My answer was to change something on the food front to shake things up. Today I started journaling my food, something I HATE doing and haven't done to this point. But I realize that something needs to change on the diet front. I'm hoping this gets me back on a good trajectory. I REALLY want to lose 20 more lbs before we go on vacation this summer.

Sam said...

Those legs really do all count, food in my big let down too at the moment, but I am getting focused on my diet, Im starting with a 12 week body transformation program, from there I will see how I go. I hope you find a solution that works for you. And let us now. The more ideas we have to incorporate into our diets, the better :o)

Amanda said...

I thought you were talking about poop too! I started over so it made sense!

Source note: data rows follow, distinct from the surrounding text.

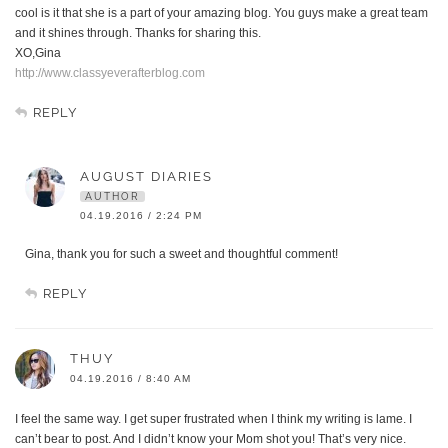
cool is it that she is a part of your amazing blog. You guys make a great team
and it shines through. Thanks for sharing this.
XO,Gina
http://www.classyeverafterblog.com
REPLY
AUGUST DIARIES
AUTHOR
04.19.2016 / 2:24 PM
Gina, thank you for such a sweet and thoughtful comment!
REPLY
THUY
04.19.2016 / 8:40 AM
I feel the same way. I get super frustrated when I think my writing is lame. I
can’t bear to post. And I didn’t know your Mom shot you! That’s very nice.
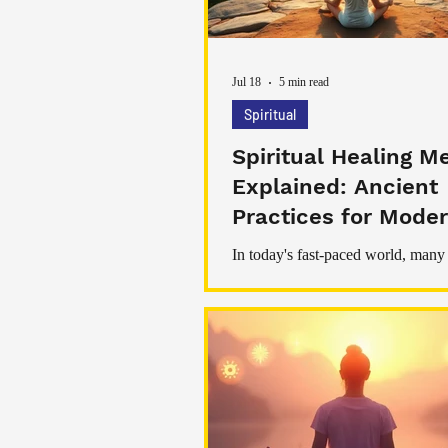
Jul 18
5 min read
Spiritual
Spiritual Healing M
Explained: Ancient
Practices for Moder
Being
In today's fast-paced world, many
searching for ways to restore bala
stress, and improve their overall w
While modern medicine plays an 
role in maintaining physical health,
healing has become increasingly 
among those seeking emotional pe
personal growth, and inner harmon
healing refers to a range of practi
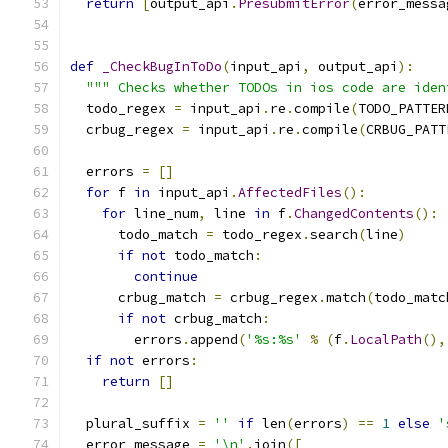
return
[
output_api
.
PresubmitError
(
error_messa
def
_CheckBugInToDo
(
input_api
,
 output_api
):
""" Checks whether TODOs in ios code are iden
  todo_regex 
=
 input_api
.
re
.
compile
(
TODO_PATTER
  crbug_regex 
=
 input_api
.
re
.
compile
(
CRBUG_PATT
  errors 
=
[]
for
 f 
in
 input_api
.
AffectedFiles
():
for
 line_num
,
 line 
in
 f
.
ChangedContents
():
      todo_match 
=
 todo_regex
.
search
(
line
)
if
not
 todo_match
:
continue
      crbug_match 
=
 crbug_regex
.
match
(
todo_matc
if
not
 crbug_match
:
        errors
.
append
(
'%s:%s'
%
(
f
.
LocalPath
(),
if
not
 errors
:
return
[]
  plural_suffix 
=
''
if
 len
(
errors
)
==
1
else
'
  error_message 
=
'\n'
.
join
([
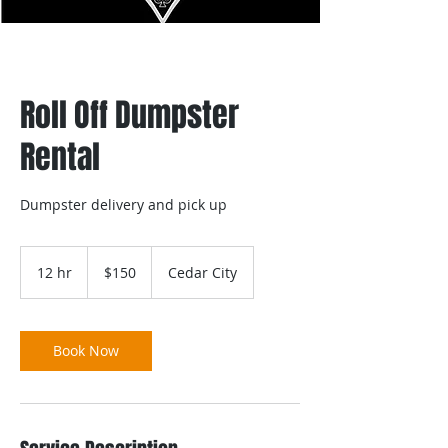
Roll Off Dumpster
Rental
Dumpster delivery and pick up
150
US
12 hr
1
$150
Cedar City
dollars
2
h
r
Book Now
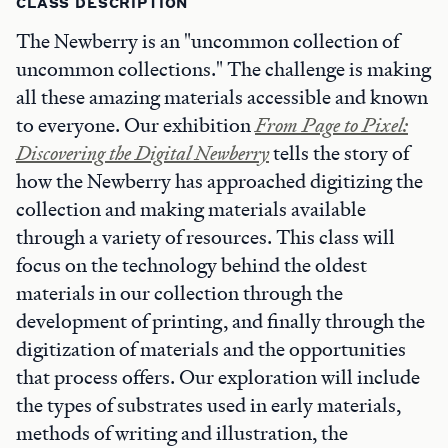
CLASS DESCRIPTION
The Newberry is an "uncommon collection of
uncommon collections." The challenge is making
all these amazing materials accessible and known
to everyone. Our exhibition
From Page to Pixel:
Discovering the Digital Newberry
tells the story of
how the Newberry has approached digitizing the
collection and making materials available
through a variety of resources. This class will
focus on the technology behind the oldest
materials in our collection through the
development of printing, and finally through the
digitization of materials and the opportunities
that process offers. Our exploration will include
the types of substrates used in early materials,
methods of writing and illustration, the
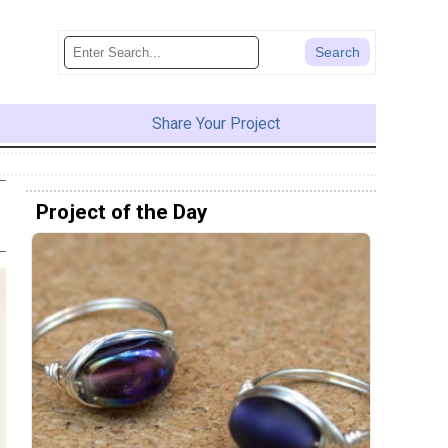
Share Your Project
Project of the Day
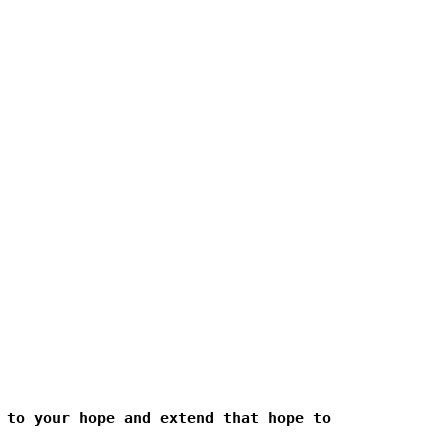
 to your hope and extend that hope to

Well food has always been my issue! I mean we are similar in the fact that we have always been active. I always did yoga and go hiking and occasionally a class. But I too convinced myself I was doing more then I ACTUALLY was. But I still was doing more then loads of people. Even ultra skinny friends.

It has always been about the food. To much..over indulge. I am way better now but I still do especially on the weekends. Now it is with 1.5 slices of pizza with no crust rather then 4 slices. Throw in a cocktail. But still.

I am in this for the long haul and as long as I keep with the program and keep this weight off then I am okay with the few stumbles. I just don't ever want my "get up and go" to stop.

Yesterday I had a small french fry for lunch. They were yummy. But I felt guilty all afternoon and went to do a couple of miles right after work! I never feel guilty about food! Whats up with that?

Amanda said...

ps. My fill is totally fine. I am doing great. Still never a 5lb a week loser...but I can live with it.

Kerri said...

You can do this!!!! Hang in there!!!